I have a case where one router (R1) is connected to basic land based Internet using static IP. The other router (R2) is connected to Internet using several 3G/4G operators using both static and dynamic IPs.
I've researched and done some testing on how to connect these two routers and have them establish OSPF. The static IPs are easy using GRE but what about the providers who only give me a dynamic or even NATed IP? What would I look at for them, Performance routing, DMVPN?
Yes it should be Ok to establish an IPSec tunnel with one point having static IP address and the other is dynamic. Please not this Option allows Only one end to initiate the IPSec to the other end not from both ways.
Unfortunately, DMVPN is an option but not in this case. DMVPN is designed for Hub and Spoke topology not a point to point connection.

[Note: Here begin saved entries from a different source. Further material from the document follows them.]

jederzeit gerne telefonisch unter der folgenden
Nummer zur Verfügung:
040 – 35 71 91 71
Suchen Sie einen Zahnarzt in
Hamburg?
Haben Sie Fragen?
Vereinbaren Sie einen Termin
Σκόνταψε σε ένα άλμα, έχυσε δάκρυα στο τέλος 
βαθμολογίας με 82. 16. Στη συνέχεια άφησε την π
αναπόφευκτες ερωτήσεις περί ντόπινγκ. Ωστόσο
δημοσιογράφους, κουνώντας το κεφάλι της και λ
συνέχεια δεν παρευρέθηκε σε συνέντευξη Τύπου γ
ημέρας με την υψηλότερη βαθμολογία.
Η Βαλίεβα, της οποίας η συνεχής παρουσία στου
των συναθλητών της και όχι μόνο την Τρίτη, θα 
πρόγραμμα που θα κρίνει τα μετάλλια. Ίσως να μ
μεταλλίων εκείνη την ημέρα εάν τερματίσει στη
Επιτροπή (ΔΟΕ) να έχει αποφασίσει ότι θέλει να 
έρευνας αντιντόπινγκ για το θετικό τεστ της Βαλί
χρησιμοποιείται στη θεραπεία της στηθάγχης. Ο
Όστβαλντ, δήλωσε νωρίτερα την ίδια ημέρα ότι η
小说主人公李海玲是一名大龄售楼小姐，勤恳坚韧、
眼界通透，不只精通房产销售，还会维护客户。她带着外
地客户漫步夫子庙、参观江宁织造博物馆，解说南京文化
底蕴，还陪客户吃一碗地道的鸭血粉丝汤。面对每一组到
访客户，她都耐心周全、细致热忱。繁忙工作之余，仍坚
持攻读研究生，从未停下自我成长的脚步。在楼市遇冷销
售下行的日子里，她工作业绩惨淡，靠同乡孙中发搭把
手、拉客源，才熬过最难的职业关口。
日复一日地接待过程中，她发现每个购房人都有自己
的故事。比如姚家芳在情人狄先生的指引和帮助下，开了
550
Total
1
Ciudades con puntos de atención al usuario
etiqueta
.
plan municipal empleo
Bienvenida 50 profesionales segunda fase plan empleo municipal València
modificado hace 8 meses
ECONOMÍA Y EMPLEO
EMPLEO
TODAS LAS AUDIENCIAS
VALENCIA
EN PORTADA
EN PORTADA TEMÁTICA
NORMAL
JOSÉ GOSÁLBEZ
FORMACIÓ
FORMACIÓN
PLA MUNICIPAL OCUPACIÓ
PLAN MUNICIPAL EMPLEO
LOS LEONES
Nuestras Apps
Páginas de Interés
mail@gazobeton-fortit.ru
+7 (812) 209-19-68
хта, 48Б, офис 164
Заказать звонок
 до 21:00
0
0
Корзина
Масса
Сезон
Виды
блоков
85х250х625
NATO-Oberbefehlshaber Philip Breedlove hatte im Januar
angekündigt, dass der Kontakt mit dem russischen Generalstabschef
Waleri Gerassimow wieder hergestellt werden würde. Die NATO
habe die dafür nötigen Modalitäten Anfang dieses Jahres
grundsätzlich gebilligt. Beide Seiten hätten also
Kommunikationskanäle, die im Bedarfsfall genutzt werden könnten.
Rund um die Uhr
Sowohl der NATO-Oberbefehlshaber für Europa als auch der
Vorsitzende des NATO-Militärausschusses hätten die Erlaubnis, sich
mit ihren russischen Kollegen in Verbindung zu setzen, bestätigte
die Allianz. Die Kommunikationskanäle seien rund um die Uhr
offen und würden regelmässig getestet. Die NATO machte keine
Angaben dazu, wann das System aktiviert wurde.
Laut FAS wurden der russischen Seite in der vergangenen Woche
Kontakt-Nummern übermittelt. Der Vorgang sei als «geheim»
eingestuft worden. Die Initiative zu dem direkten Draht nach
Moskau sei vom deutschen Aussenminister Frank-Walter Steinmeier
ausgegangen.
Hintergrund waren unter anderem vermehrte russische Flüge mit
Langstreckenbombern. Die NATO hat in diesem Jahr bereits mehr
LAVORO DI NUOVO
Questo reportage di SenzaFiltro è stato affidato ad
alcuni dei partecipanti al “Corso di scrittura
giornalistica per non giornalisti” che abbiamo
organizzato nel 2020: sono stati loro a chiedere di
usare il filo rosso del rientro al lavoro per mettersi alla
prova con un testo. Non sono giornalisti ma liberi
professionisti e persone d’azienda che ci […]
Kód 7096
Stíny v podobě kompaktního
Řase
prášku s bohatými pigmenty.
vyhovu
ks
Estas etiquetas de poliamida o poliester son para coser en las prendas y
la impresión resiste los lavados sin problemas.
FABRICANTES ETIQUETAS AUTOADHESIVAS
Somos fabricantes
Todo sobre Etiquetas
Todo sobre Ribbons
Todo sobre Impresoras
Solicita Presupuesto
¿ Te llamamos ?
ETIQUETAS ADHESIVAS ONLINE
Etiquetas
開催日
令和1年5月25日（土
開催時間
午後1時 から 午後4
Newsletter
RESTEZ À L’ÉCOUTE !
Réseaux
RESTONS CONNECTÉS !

OSPF cant be established if the neighbours are not directly connected.
DMVPN could be used also in this case. It would be a hub with just one spoke. But the DMVPN overhead is not needed in this case.
Good to know that GRE header is not required for VTIs. Apparently, OSPF is carried over IPSec natively in this case. I had always assumed there is a GRE header by default when using tunnel interfaces.

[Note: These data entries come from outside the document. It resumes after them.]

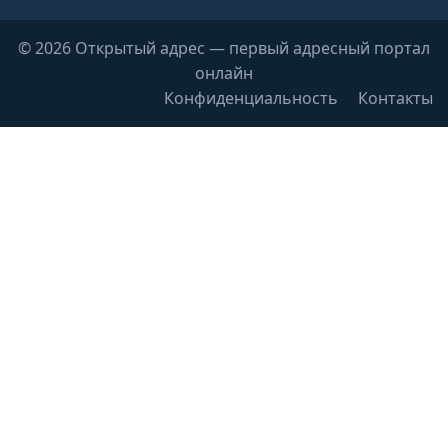
© 2026 Открытый адрес — первый адресный портал
онлайн
Конфиденциальность
Контакты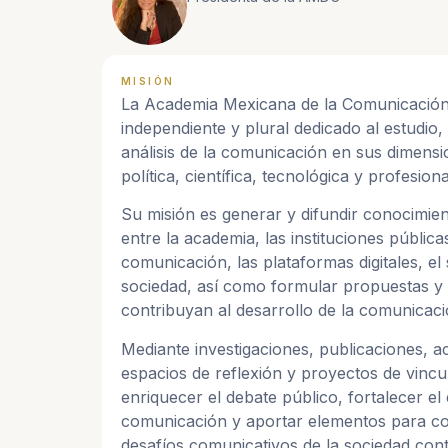
MISIÓN
La Academia Mexicana de la Comunicación
independiente y plural dedicado al estudio, 
análisis de la comunicación en sus dimensio
política, científica, tecnológica y profesiona
Su misión es generar y difundir conocimie
entre la academia, las instituciones pública
comunicación, las plataformas digitales, el
sociedad, así como formular propuestas 
contribuyan al desarrollo de la comunicac
Mediante investigaciones, publicaciones, a
espacios de reflexión y proyectos de vinc
enriquecer el debate público, fortalecer el 
comunicación y aportar elementos para c
desafíos comunicativos de la sociedad co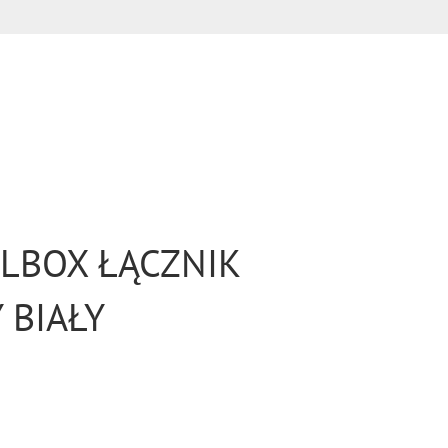
LBOX ŁĄCZNIK
 BIAŁY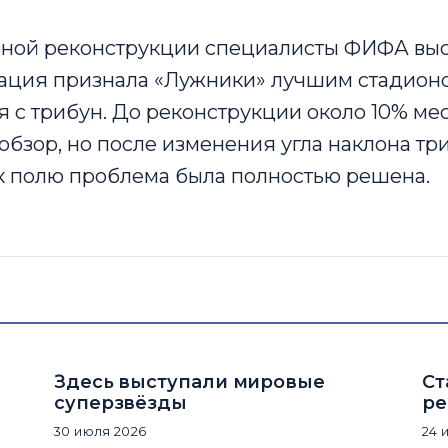
ной реконструкции специалисты ФИФА вы
зация признала «Лужники» лучшим стадион
 с трибун. До реконструкции около 10% ме
бзор, но после изменения угла наклона три
 полю проблема была полностью решена.
Здесь выступали мировые
Ст
суперзвёзды
ре
30 июля 2026
24 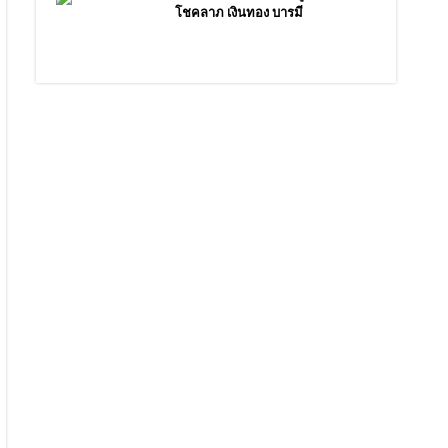
โชคลาภ เงินทอง บารมี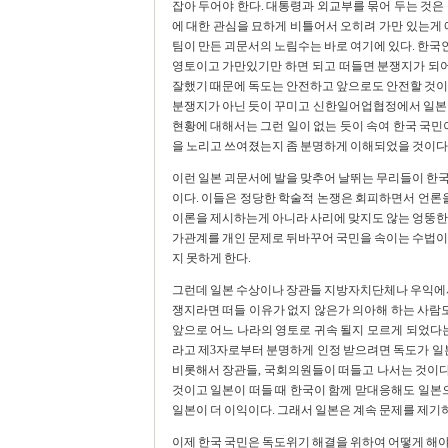
잡아 두어야 한다. 대통령과 외교부를 묶어 두는 것은
에 대한 관심을 묘하게 비틀어서 오히려 가만 있는게 
팀이 만든 괴문서의 노림수는 바로 여기에 있다. 한국
영토이고 가만있기만 하면 되고 떠들면 분쟁지가 되어
잘했기 때문에 독도는 안전하고 앞으로도 안전할 것이
분쟁지가 아닌 듯이 꾸미고 신한일어업협정에서 일본이
현황에 대해서는 그런 일이 없는 듯이 속여 한국 국민
을 노리고 쓰여졌는지 좀 분명하게 이해되었을 것이다
이런 일본 괴문서에 발을 맞추어 날뛰는 무리들이 한국
이다. 이들은 정당한 학술적 논쟁은 회피하면서 언론을
이론을 제시하는게 아니라 사리에 맞지도 않는 엉뚱한 
가관계를 개인 문제로 뒤바꾸어 국민을 속이는 수법이
지 못하게 한다.
그런데 일본 수상이나 장관들 지방자치단체나 우익에서
쟁지라면 떠들 이유가 없지 않은가 의아해 하는 사람도
앞으로 어느 나라의 영토로 귀속 될지 모르게 되었다는
라고 제3자로부터 분명하게 인정 받으려면 독도가 일본
비롯해서 장관들, 국회의원들이 떠들고 나서는 것이다.
것이고 일본이 떠들 때 한국이 함께 맏대응해도 일본으
일본이 더 이익이다. 그래서 일본은 계속 문제를 제기하
이제 한국 국민은 독도위기 해결을 위하여 어떻게 해야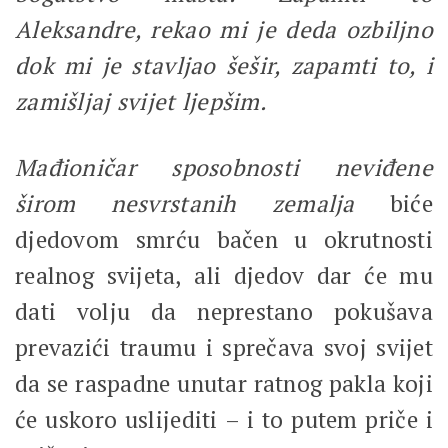
Aleksandre, rekao mi je deda ozbiljno
dok mi je stavljao šešir, zapamti to, i
zamišljaj svijet ljepšim.
Mađioničar
sposobnosti
neviđene
širom
nesvrstanih
zemalja
biće
djedovom smrću bačen u okrutnosti
realnog svijeta, ali djedov dar će mu
dati volju da neprestano pokušava
prevazići traumu i sprečava svoj svijet
da se raspadne unutar ratnog pakla koji
će uskoro uslijediti – i to putem priče i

GRE is the default encsulation for tunnel-interfaces. But there are multiple options to modify that.
I would use DVTI on the static side and VTI on the dynamic side.
DMVPN is applicable,
I have installed such via a 4g solution for some spoke sites with a dynamic ip addressing, the DMVPN Hub headend is setup to use Nat-T for incoming connections
I uploaded a quick schematic to show what I'm aiming for
I've set up one connection using NHRP and multipoint GRE but that was using only one mobile operator. I didn't get the second operator on the same router to work using NHRP. Is that supposed to work? Isn't DMVPN meant for connecting multiple sites/users to a router using one ISP/user? Encryption isn't a priority.